SXSW panel “Singularity is here: Future of Data Mining” discussed ideas of virtual reality and the future of data mining March 15 at the JW Marriott salon.
The panel ended with a call to action in which Samantha Mathew, CEO, and co-founder of Venn.Agency in Los Angeles put $10 million up as a prize for anyone who can develop a “soul server” that would independently host the public’s data.
The conversation considered virtual reality as a natural progression in our trend of integrating technology increasingly seamlessly into our lives and posited the question of how valuable our data is and what our rights to it are.
Sandra Ro, managing partner and COO at UWINCorp, said data is more valuable than we understand and will only increase in value.

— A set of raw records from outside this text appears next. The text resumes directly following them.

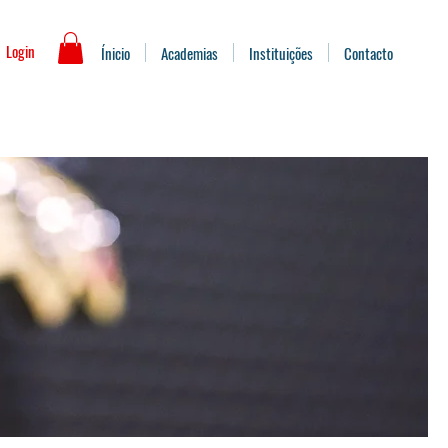
Login
Ínicio
Academias
Instituições
Contacto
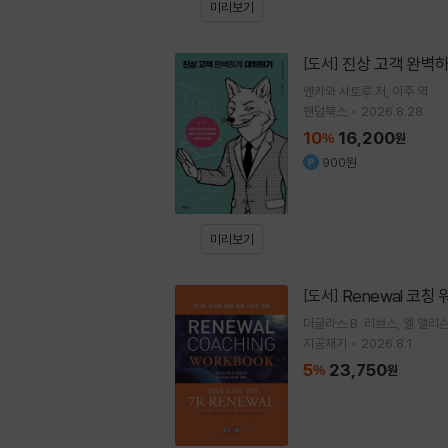
미리보기
진상 고객 완벽
[도서]
엔카와 사토루
저
이주
역
팬덤북스
2026.8.28.
10
16,200
%
원
900원
미리보기
Renewal 코칭
[도서]
더글라스 B. 리브스
엘 앨리
지공재기
2026.8.1.
5
23,750
%
원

“Data is the new gold,” Ro said. “Data will become more valuable.”
Benjamin Durham, COO of Thrillbox, said attention is also valuable.
“We think that attention is a currency,” Durham said.

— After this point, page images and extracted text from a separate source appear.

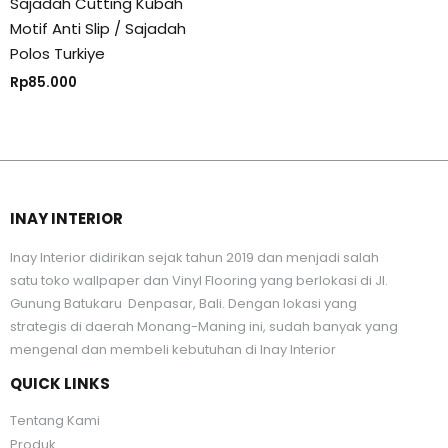
Sajadah Cutting Kubah
Motif Anti Slip / Sajadah
Polos Turkiye
Rp
85.000
INAY INTERIOR
Inay Interior didirikan sejak tahun 2019 dan menjadi salah
satu toko wallpaper dan Vinyl Flooring yang berlokasi di Jl.
Gunung Batukaru Denpasar, Bali. Dengan lokasi yang
strategis di daerah Monang-Maning ini, sudah banyak yang
mengenal dan membeli kebutuhan di Inay Interior
QUICK LINKS
Tentang Kami
Produk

The problem of centralized technological power was emphasized when Dunham said how granular the types of data being collected are in the virtual reality space with which he works and predicts will be the future of digital media. The tools he works with collect amounts of data that can be difficult to grasp at dozens of frames per second.
“We’re tracking 15-25 data points per frame,” Durham said. “It’s better than a thumbprint.”

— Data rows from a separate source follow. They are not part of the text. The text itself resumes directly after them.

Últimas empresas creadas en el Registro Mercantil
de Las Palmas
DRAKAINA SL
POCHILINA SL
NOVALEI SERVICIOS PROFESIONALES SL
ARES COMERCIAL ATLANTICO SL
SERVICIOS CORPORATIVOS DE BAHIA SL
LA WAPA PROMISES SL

The issue of massive amounts of data being centralized by a handful of large organizations is that those data can be used to develop psychographic images of different types of consumers in a way that can unconsciously mobilize them. The panel pointed to Cambridge Analytica and their influence on the 2016 presidential election.
Further, this data is collected without the user having any rights or access to it and it is specified to the user. Dunham said that in his data collection they avoid this by anonymizing users.
“We use an old cryptography method called pseudonymization,” Dunham said.
Pseudonymization allows users data to be collected and analyzed without having the data connected to their identity, ensuring privacy.
The panel’s solution to these issues of privacy and data independence was to advocate for and actively create decentralized networks and open sourced projects.
“A decentralized set of networks could solve a lot of the problems we have,” Ro said.
Hypothetically, this decentralized network would not only provide privacy but also could be used to support positive causes in our society.
“We have the ability to hone in on this data in a way that helps society,” Ro said.
They also said that this was not a small or unlikely chain of events in the future.
“There’s an entire segment that challenges the notion that we should all just click to agree to the terms of service,” Ro said.
“There are more people trying to fix the web than there are trying to mess it up,” Mathews said.
In order to galvanize the innovation needed to jumpstart this decentralized vision of the internet, Mathews announced she would be setting up a prize of $10 million dollars for anyone who can create a “Soul Server” that would host the decentralized network. She called out the likes of Elon Musk and Steven Spielberg to contribute to the prize and aims to award it at this time next year.
“I’m talking about this because I feel it happening,” Mathews said.